I am a woman and my male friend and I have been friends for 8 years. For a few years we had fallen into a pattern of cuddling on my or his bed, something that made me uncomfortable, because I don’t really like cuddling, and I had told him that, but he didn’t seem to take it seriously and I didn’t know how to make him take it seriously. To be honest, I began dreading him coming over to my house or vice-versa. I had also told him about me being asexual, and had made no secret of my disinterest in a romantic relationship with anyone.
I noticed he was more invested in our relationship than I was, wanting to see me more, and also that he would get into a bad mood whenever I would make an allusion to my sexual orientation. So I was not that surprised when he told me he loved me last December. Since I don’t return his feelings, we have tried to remain friends, and I have taken the occasion to stop the cuddling and other uncomfortable touching (which was not easy since he tried to convince me we could continue).
Things are really tense between us. We were staying at a hotel with two of my (female) friends, and he got upset with me because he felt I ignored him, because I was talking to my friend and didn’t answer his question immediately. His attitude really put a damper on everyone’s mood that night, and my best friend stayed awake half the night because she was trying to stop my crying. He can also get upset because I don’t follow his advice. For example when I insisted on leaving a tip at a restaurant (with MY money), he told me “I already told you you don’t have to do that!” and when I started to defend myself, he walked away, after saying that I was the one making discussion impossible.
When we are with other friends of mine he often doesn’t talk at all, to the point I was relieved when he said he wouldn’t come to an outing, because I had been worried he would make things uncomfortable.

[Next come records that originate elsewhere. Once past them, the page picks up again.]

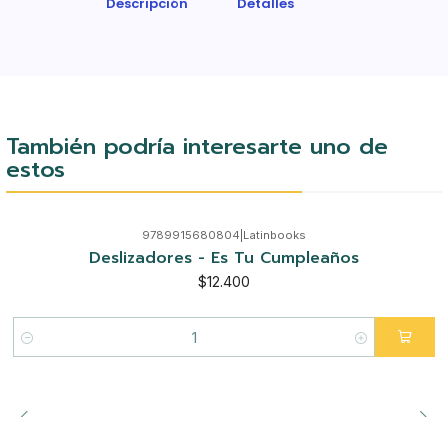
Descripción
Detalles
También podría interesarte uno de
estos
9789915680804
|
Latinbooks
Deslizadores - Es Tu Cumpleaños
$12.400
Cantidad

He also often complains that he’s lonely and that I’m his only friend, which makes me ill at ease, and we had an argument about how I can’t take the stress of being his only emotional comfort.
The point is, I don’t feel comfortable with him anymore, but sometimes I feel like I am being too sensitive and looking for a reason to be upset with him, because things would be easier for me if I could just stop seeing him because he had offended me, so I would be ‘in the right’. But we have been friends for a long time, and I don’t actually want to hurt him, because he seems already in a bad place… My parents have pointed out I am often upset or irritated when I’ve just seen him, and I really don’t know what to do or if our friendship is worth saving, so could you share your thoughts on my situation?